--- Source data ---
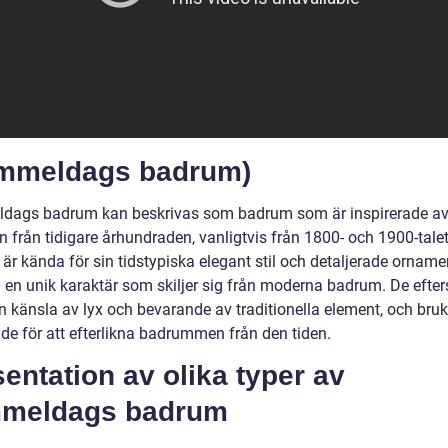
mmeldags badrum)
ags badrum kan beskrivas som badrum som är inspirerade a
n från tidigare århundraden, vanligtvis från 1800- och 1900-tale
r kända för sin tidstypiska elegant stil och detaljerade ornamen
 en unik karaktär som skiljer sig från moderna badrum. De efter
n känsla av lyx och bevarande av traditionella element, och bruk
de för att efterlikna badrummen från den tiden.
entation av olika typer av
meldags badrum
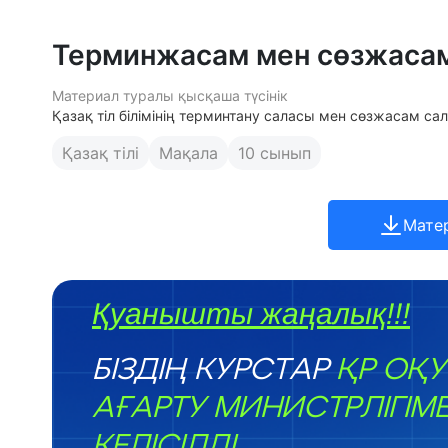
Терминжасам мен сөзжаса
Материал туралы қысқаша түсінік
Қазақ тіл білімінің терминтану саласы мен сөзжасам 
Қазақ тілі
Мақала
10 сынып
Мате
Қуанышты жаңалық!!!
БІЗДІҢ КУРСТАР
ҚР ОҚУ
АҒАРТУ МИНИСТРЛІГІМ
КЕЛІСІЛДІ.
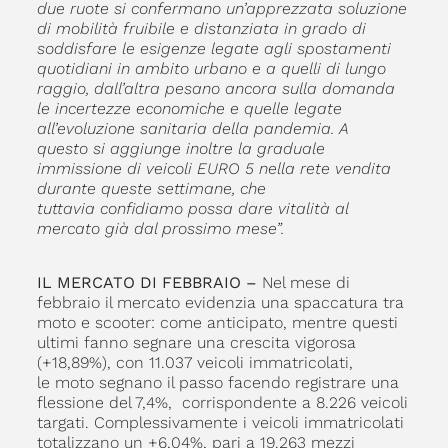
due ruote si confermano un’apprezzata soluzione
di mobilità fruibile e distanziata in grado di
soddisfare le esigenze legate agli spostamenti
quotidiani in ambito urbano e a quelli di lungo
raggio, dall’altra pesano ancora sulla domanda
le incertezze economiche e quelle legate
all’evoluzione sanitaria della pandemia. A
questo si aggiunge inoltre la graduale
immissione di veicoli EURO 5 nella rete vendita
durante queste settimane, che
tuttavia confidiamo possa dare vitalità al
mercato già dal prossimo mese”.
IL MERCATO DI FEBBRAIO –
Nel mese di
febbraio il mercato evidenzia una spaccatura tra
moto e scooter: come anticipato, mentre questi
ultimi fanno segnare una crescita vigorosa
(+18,89%), con 11.037 veicoli immatricolati,
le moto segnano il passo facendo registrare una
flessione del 7,4%, corrispondente a 8.226 veicoli
targati. Complessivamente i veicoli immatricolati
totalizzano un +6,04%, pari a 19.263 mezzi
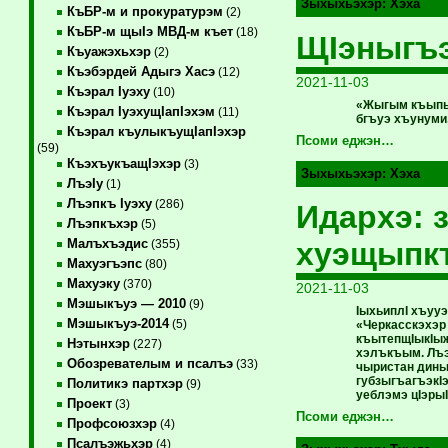
Зыхыхьэхэр:
Хэха
КъБР-м и прокуратурэм
(2)
КъБР-м щыIэ МВД-м къет
(18)
ЩIэныгъ
Къуажэхьхэр
(2)
Къэбэрдей Адыгэ Хасэ
(12)
2021-11-03
Къэрал Iуэху
(10)
«Жыгым къыпык
Къэрал IуэхущIапIэхэм
(11)
бгъуэ хъунуми
Къэрал къулыкъущIапIэхэр
Псоми еджэн…
(59)
КъэхъукъащIэхэр
(3)
Зыхыхьэхэр:
Хэха
ЛъэIу
(1)
Лъэпкъ Iуэху
(286)
Идархэ: 
Лъэпкъхэр
(5)
хуэщыпк
Малъхъэдис
(355)
Махуэгъэпс
(80)
Махуэку
(370)
2021-11-03
Мэшыкъуэ — 2010
(9)
IыхьиплI хъуу
Мэшыкъуэ-2014
(5)
«Черкасскэхэр
къытепщIыкIыж
Нэтынхэр
(227)
хэлъкъым. Лъэ
Обозревателым и псалъэ
(33)
чыристан дины
губзыгъагъэкI
Политикэ партхэр
(9)
уеблэмэ цIэры
Проект
(3)
Псоми еджэн…
Профсоюзхэр
(4)
Псалъэжьхэр
(4)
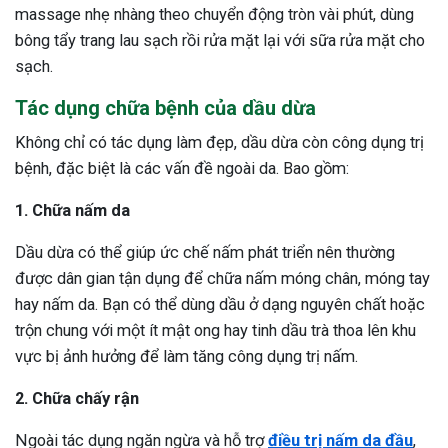
massage nhẹ nhàng theo chuyển động tròn vài phút, dùng
bông tẩy trang lau sạch rồi rửa mặt lại với sữa rửa mặt cho
sạch.
Tác dụng chữa bệnh của dầu dừa
Không chỉ có tác dụng làm đẹp, dầu dừa còn công dụng trị
bệnh, đặc biệt là các vấn đề ngoài da. Bao gồm:
1. Chữa nấm da
Dầu dừa có thể giúp ức chế nấm phát triển nên thường
được dân gian tận dụng để chữa nấm móng chân, móng tay
hay nấm da. Bạn có thể dùng dầu ở dạng nguyên chất hoặc
trộn chung với một ít mật ong hay tinh dầu trà thoa lên khu
vực bị ảnh hưởng để làm tăng công dụng trị nấm.
2. Chữa chấy rận
Ngoài tác dụng ngăn ngừa và hỗ trợ
điều trị nấm da đầu
,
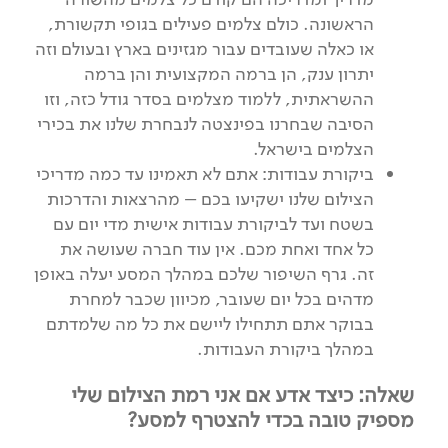
הראשונה. כולם צלמים פעילים בגופי תקשורת,
או כאלה שעובדים עבור מגזינים בארץ ובעולם וזה
יתרון ענק, הן ברמה המקצועית והן ברמה
ההשראתית, ללמוד מצלמים בסדר גודל כזה, וזו
הסיבה שבחרנו בפינצטה לנבחרת שלנו את בכירי
הצלמים בישראל.
ביקורת עבודות: אתם לא תאמינו עד כמה מדריכי
הצילום שלנו ישקיעו בכם – מהרצאות והדרכות
בשטח ועד לביקורת עבודות אישית מדי יום עם
כל אחד ואחת מכם. אין עוד חברה שעושה את
זה. גרף השיפור שלכם במהלך המסע יעלה באופן
מדהים בכל יום שעובר, מכיוון שכבר למחרת
בבוקר אתם תתחילו ליישם את כל מה שלמדתם
במהלך ביקורת העבודות.
שאלה: כיצד אדע אם אני רמת הצילום שלי
מספיק טובה בכדי להצטרף למסע?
---
*Required work*
Repeat the exact lines from the first line of the data through the line containing "de för att efterlikna". Nothing else, no pictures.

*Exercise output*
mmeldags badrum)
ags badrum kan beskrivas som badrum som är inspirerade a
n från tidigare århundraden, vanligtvis från 1800- och 1900-tale
r kända för sin tidstypiska elegant stil och detaljerade ornamen
 en unik karaktär som skiljer sig från moderna badrum. De efter
n känsla av lyx och bevarande av traditionella element, och bruk
de för att efterlikna badrummen från den tiden.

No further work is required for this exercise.